RJ Cooper III - Chef de Cuisine of Vidalia
RJ Cooper III (2nd on the left) doesn’t anticipate going out to high end restaurants any time soon. Chef de cuisine at Vidalia since 2004, he has two-year old twin daughters who like eating out with mom and pop. “The mess used to be two feet wide. Now it’s 10 feet,” says Cooper, stretching his arms wide to demonstrate. It’ll be some years before they’re let loose in a fine dining room again. They can probably wait it out. Already they’ve been in more of them than many people have in a life time.
Several times nominated for Chef of the Year by the Restaurant Association of Metropolitan Washington, Cooper knew early on knew he didn’t want to be part of the bureaucratic culture, didn’t want a job where he’d have to wear a suit and tie. He would have been a rock star – if only he could sing. Or play an instrument. Cooking was the obvious alternative. He’d grown up playing in the family’s Detroit, Michigan, kitchen while his mother and Sicilian grandmother, both good cooks, put meals together from scratch. In high school he apprenticed at a local bakery, caught the culinary bug and took himself off after graduation to The Culinary School at Kendall College, Illinois.
Food drove him from Chicago via several stages in France, to Atlanta, where he worked a year and a half with Gunther Seger at The Buckhead Ritz Carlton before helping Le Bernardin's owners and Eric Ripert open up Brasserie LeCoze with Gilbert LeCoze. This connection led to time with Eric Ripert at the New York temple of seafood gastronomy. Then love took him to Anchorage for three years, where he headed up the kitchen of the Crow’s Nest Restaurant in Anchorage.
Eventually, in the late 90s, he moved back to Washington DC, working first at The Oval Room, then New Heights followed and so did marriage. It was time, Cooper felt, to take a couple of years and look into opening his own restaurant. “Jeff Buben said, Why are you doing that!” Buben offered Cooper a job at Vidalia and he’s been there ever since.
Several things have kept him focused on a career he admits his mother understood better than his father did. She could see it wasn’t just about knives and heat but a rounded profession involving business acumen to keep things running smoothly. It’s this aspect of the job that makes him recommend culinary school, for its programs on food and labor costs and general management techniques. Cooper added to that experience what he learned from Ripert’s ability to “get down and dirty with his staff.”
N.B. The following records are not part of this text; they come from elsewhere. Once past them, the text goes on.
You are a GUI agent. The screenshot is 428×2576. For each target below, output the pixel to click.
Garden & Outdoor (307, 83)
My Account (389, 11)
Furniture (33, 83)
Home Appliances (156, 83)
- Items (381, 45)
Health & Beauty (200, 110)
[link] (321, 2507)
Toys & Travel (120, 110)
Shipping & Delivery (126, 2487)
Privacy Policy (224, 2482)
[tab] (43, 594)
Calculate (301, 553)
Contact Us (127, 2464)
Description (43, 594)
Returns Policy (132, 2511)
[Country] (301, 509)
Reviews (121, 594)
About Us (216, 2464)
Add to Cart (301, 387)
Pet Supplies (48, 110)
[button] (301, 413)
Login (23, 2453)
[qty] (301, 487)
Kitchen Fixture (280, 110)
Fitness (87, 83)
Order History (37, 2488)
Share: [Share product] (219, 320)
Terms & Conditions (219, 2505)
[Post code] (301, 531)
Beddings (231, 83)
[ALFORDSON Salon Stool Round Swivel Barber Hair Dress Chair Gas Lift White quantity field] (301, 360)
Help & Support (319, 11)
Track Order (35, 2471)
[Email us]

What he loves in working with Buben is the respect his mentor shares for the produce they use. “One of the lost arts in modern cooking is taking whole animals, using the product from snout to tail.” He calls for a crispy pig’s tail to be sent out of the kitchen. In the interest of full disclosure, I will tell you I didn't turn it down and it barely rested a second on my plate. “It takes a tremendous amount of skill, butchering time to work with a whole animal. The challenge,” which he loves, “is how to be creative with it”.
In the years between his two stints in the capital eaters have become adventurous, he says. Cooper can sell them tete de veau, pied de cochon, beef heart where previously they were only comfortable with prime cuts. He thinks bloggers may be partly responsible for the change. Diners' ages have altered, too. He’s seeing a younger demographic, particularly since the change in administration.
“With the economy I want to bring flavor and comfort back on the plate.” He brines the Wagyu short ribs for 30 days. He’s bringing in shoats (baby pigs) and there’s a woman who raises rabbits for Vidalia. Cooper uses every part of the animal, “Lots of different ways - for rabbit bacon to a pappardelle sauce.” Nothing goes to waste. To make 20 orders of those crispy pig tails, he takes 25 pounds of them and slow braises them for 24 hours, then picks off the meat to roll, and bread in two parts cracker and one part Panko before frying.
He’s made it his mission to pass on this passion to the young chefs who work with him in the kitchen. “I know where I’m going to go: it’s about teaching the young cooks not to waste anything, to have total respect for food. Everything costs money. If you waste a dish it’s not the money that goes into the dish, it’s the money that comes out of the dish you lost. You’ve lost $40, not $20 dollars. When you work for people who have that kind of philosophy you are going to take it through the years of your career. Those younger kids out there throw away something someone else could eat. It’s a lack of respect for product. There’s nothing we can’t find a use for. Trash, plastic, paper - that’s it”
Cooper grins with pride over his crew. “There’s a tremendous team here. All restaurants can never be about the chef. It’s got to be about the team. Not everybody is going to be TV chef. When you are a cook, you have to find something to make better than yesterday.”
Vidalia is located at 1990 M St NW, 202 659 1990. Main courses cost from $26.50 to $34.50.